Des initiatives visant à élaborer des solutions de remplacement ont déjà eu lieu à la suite de la crise asiatique. La préservation des taux de change dévalués par certains pays de la région, en plus de renforcer la croissance industrielle à travers les exportations, a aussi permis de dégager des excédents en comptes courants continus et d’accroitre les réserves internationales, tel un mécanisme d’auto-assurance . Dans le même sens, l’initiative de Chiang Mai visait à mettre en place un arrangement pour le partage des réserves extérieures en vue d’un soutien mutuel des balances de paiement entre les pays de la région.

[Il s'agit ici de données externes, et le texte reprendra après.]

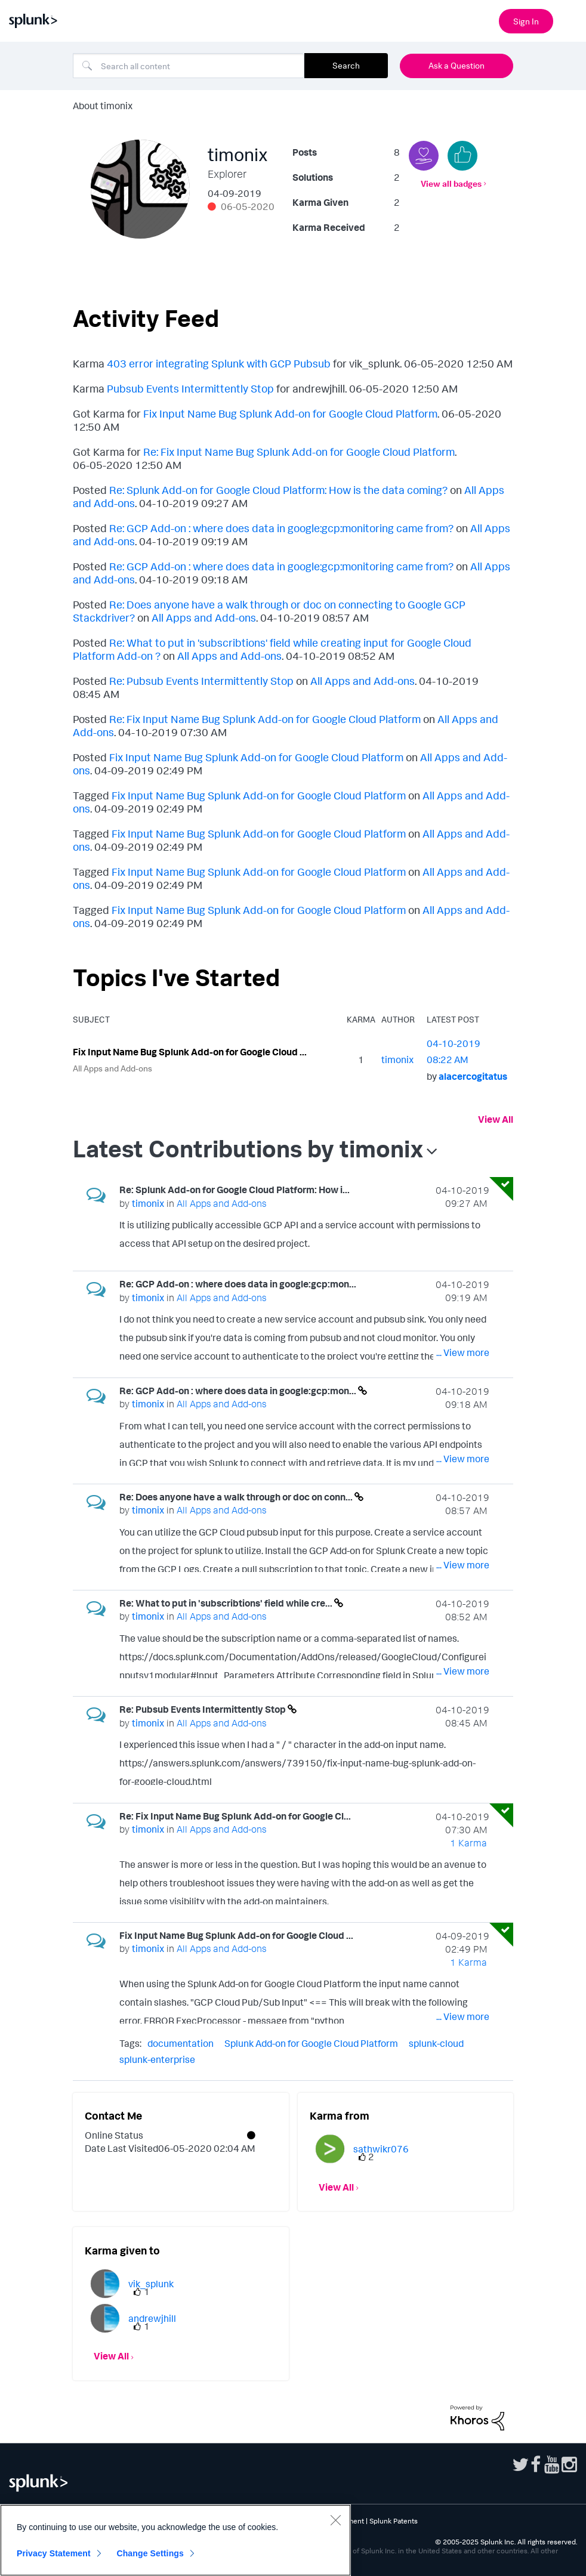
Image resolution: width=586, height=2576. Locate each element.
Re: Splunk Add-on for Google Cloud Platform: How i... (234, 1190)
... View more (462, 1246)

La création de la nouvelle banque de développement et un accord sur le partage des réserves de change entre les BRICS, ainsi que celle de la Banque asiatique d’Investissement pour l’Infrastructure, sous l’influence de la Chine, peuvent être vues comme une réaction à ce que l’on percoit comme  des limites imposées aux changements de gouvernance et à la taille des institutions de Bretton Woods. Dans le même esprit, on voit que d’autres institutions régionales dirigées par des économies émergentes – la Banque Islamique de Développement (BID), la Corporation Andine de Développement (en Espagnol Corporacion andina de Fomento (CAF)  et la Banque Eurasiatique de Développement (BED/ EDB en Anglais) – ont procédé à des augmentations de capital.

3. Pressions nationalistes au détriment du multilatéralisme

Une autre source de difficultés provient de la récente prédominance des pressions nationalistes au détriment du multilatéralisme chez les grands donateurs/membres des institutions. L’option américaine dans le gouvernement Trump pour le bilatéralisme et les guerres commerciales, au detriment des négociations commerciales plurilatérales de l’ère Obama, ainsi que le Brexit et la montée des mouvements anti-immigration en Europe, semblent révéler le sentiment que les avancées dans les économies émergentes se sont faites au détriment des emplois dans les secteurs traditionnels pour une partie de la population de ces pays.

Cela a alimenté les tensions préexistantes concernant l’aide au développement par l’intermédiaire des institutions de Bretton Woods. Dans le cas du FMI, malgré l’approbation par le Congrès Américain, en 2015, de l’augmentation de quotas approuvée en 2010, la proportion des ressources à sa disposition par rapport au volume des passifs extérieurs dans l’économie mondiale a sensiblement diminué.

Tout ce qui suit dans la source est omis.